GridStratLLM Dataset
This dataset contains coordinated cyberattacks generated using the GridStratLLM agent framework against a hardware-in-the-loop testbed of a distributed generation environment.
It covers one normal operation and five attack datasets, each using a different LLM.
Every dataset captures network traffic, process data from SCADA, log messages, and metadata from the attack scripts.
Paper: https://doi.org/10.1145/3765611.3815147
GridStratLLM source code: https://github.com/nbke/GridStratLLM
Each dataset directory contains:
attack_session_llm.parquet: LLM prompts, plans, chain-of-thought reasoning, token usage
attack_worker.parquet: Network interface info (MAC, IP, interface name)

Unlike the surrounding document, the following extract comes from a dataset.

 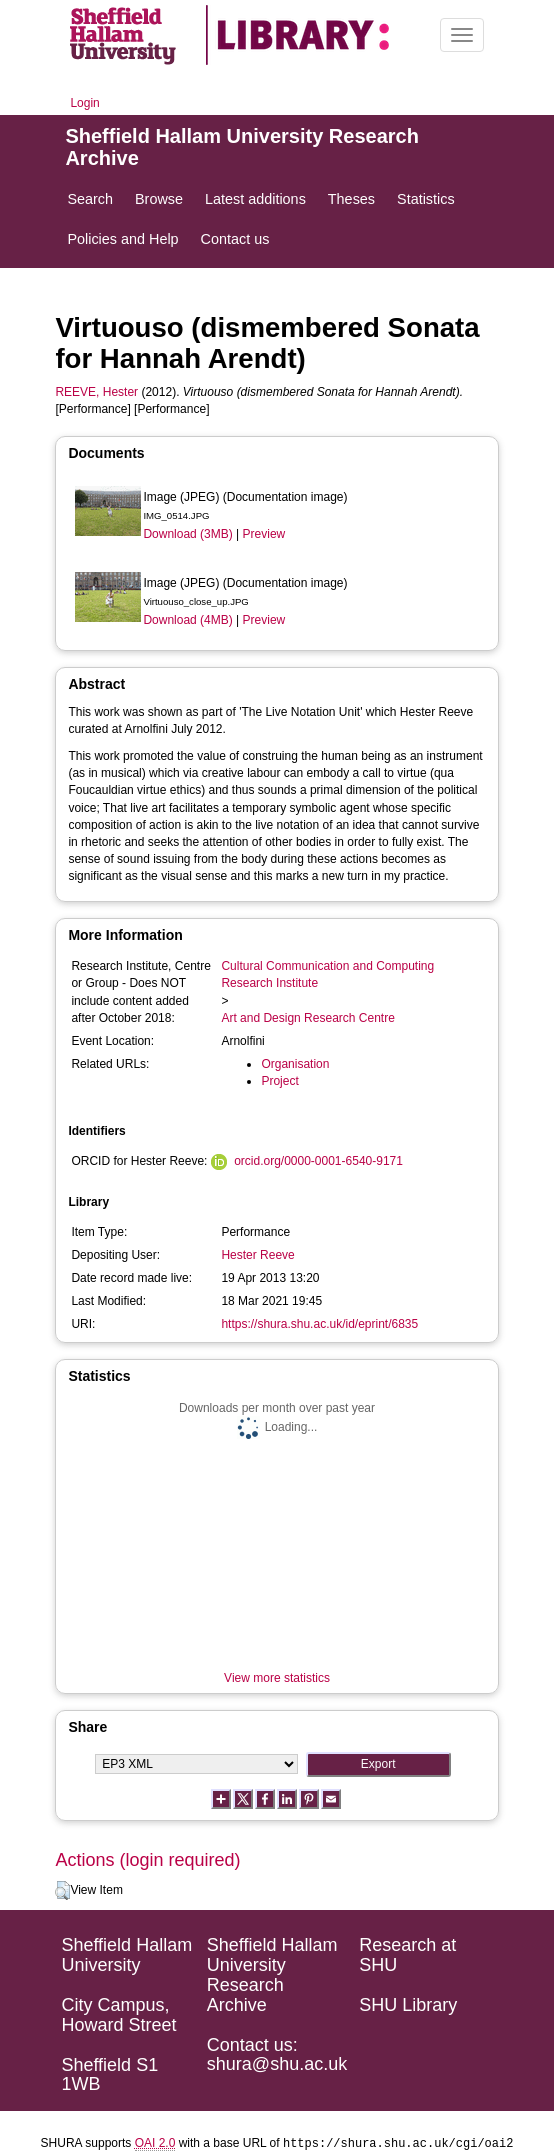 What do you see at coordinates (187, 534) in the screenshot?
I see `Download (3MB)` at bounding box center [187, 534].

packet_metadata.parquet: Packet metadata (timestamps, addresses, ports, protocol)
packets.pcap: Raw packet capture
attack_datamod_history.parquet: Packet modification log with delta values
attack_exec_steps.parquet: Attack execution timeline per worker
process_data.parquet: WinCC SCADA data
logs.parquet: Logs from PLC 1512 and PLC 1516
See network.json for a list of network devices. modbus.json contains a mapping of Modbus registers to signal names.
s7_connections.json contains all signals transmitted via S7.
Parquet Files
attack_session_llm.parquet
The structure of the plan column is explained in appendix E of the paper.
coordinated is true if an attack session uses multiple attack workers.
The column all_messages may be NULL due to a data capture issue.
packet_metadata.parquet
The entries in packet_metadata.parquet are in the same order as packets.pcap.
If the UUID of a packet (id in packet_metadataparquet) is contained in the packet_id column in attack_datamod_history.parquet, then the packet originates from an attack script.
SCADA process data: process_data.parquet
PV:
- Control Signals: on_off
- Monitor Signals: temp_air, poa_direct, wind_speed, poa_diffuse, cell_temperature, inverter_ac_power, inverter_dc_power
Wind:
- Control Signals: blade_rotation, rotation_speed
- Monitor Signals: power, height, pressure, wind_speed_a, wind_speed_b, temperature_a, temperature_b
Battery:
- Control Signals: on_off, target_power
- Monitor Signals: current, voltage, temperature, state_of_charge, actual_charge_power
Log messages: logs.parquet
Log messages are in German and only sent when the signal value changes. Example:
Wertänderung "SysLogDaten".Inverter_ac_power Altwert: 239,0 aktueller Wert: 20,0 CPU:SECCPU16
DuckDB File: merged_datasets.duckdb
The combined merged_datasets.duckdb file contains all data from the Parquet files plus raw packet data.
Differences from the Parquet files:
process_data is split into four tables: wind_process_data, pv_process_data, battery_process_data, demand_process_data (one column per signal instead of JSON values).
attack_session_llm is renamed to attack_session.
attack_exec_steps is renamed to exec_steps and setup_duration is stored as an interval instead of a bigint.
packet_metadata is renamed to packets. The packets from the PCAP files are stored in the raw_packet BLOB column.
The l2_flow_id, l3_flow_id, and l4_flow_id columns are omitted, which are always null in the Parquet files.
id columns use uuid type instead of blob.
- Categorical columns (
model_name, transport, state, kind, etc.) use DuckDB enum types instead of string.
Column name prefix for process data tables:
C_: Control signals (commands sent to power plants)
M_: Monitor signals (measured values sent to SCADA)
Funding
This research is supported in part by funding from the topic Engineering Secure Systems of the Helmholtz Association (HGF) and by KASTEL Security Research Labs (structure 46.23.02).